- _PROBLEM STATEMENT_
Write out the records below from the first line through the line containing "destination for those", leaving out any pictures.
DATA LISTING START
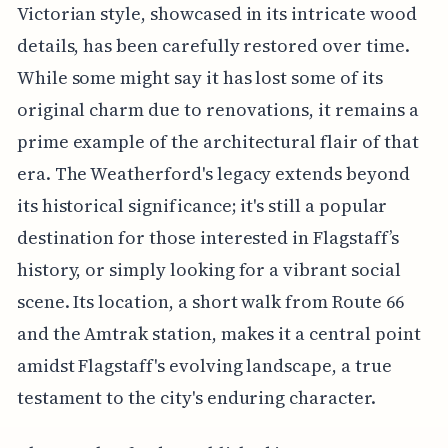
Victorian style, showcased in its intricate wood
details, has been carefully restored over time.
While some might say it has lost some of its
original charm due to renovations, it remains a
prime example of the architectural flair of that
era. The Weatherford's legacy extends beyond
its historical significance; it's still a popular
destination for those interested in Flagstaff’s
history, or simply looking for a vibrant social
scene. Its location, a short walk from Route 66
and the Amtrak station, makes it a central point
amidst Flagstaff's evolving landscape, a true
testament to the city's enduring character.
DATA LISTING END
- _RESPONSE TO THE TASK_
Victorian style, showcased in its intricate wood
details, has been carefully restored over time.
While some might say it has lost some of its
original charm due to renovations, it remains a
prime example of the architectural flair of that
era. The Weatherford's legacy extends beyond
its historical significance; it's still a popular
destination for those interested in Flagstaff’s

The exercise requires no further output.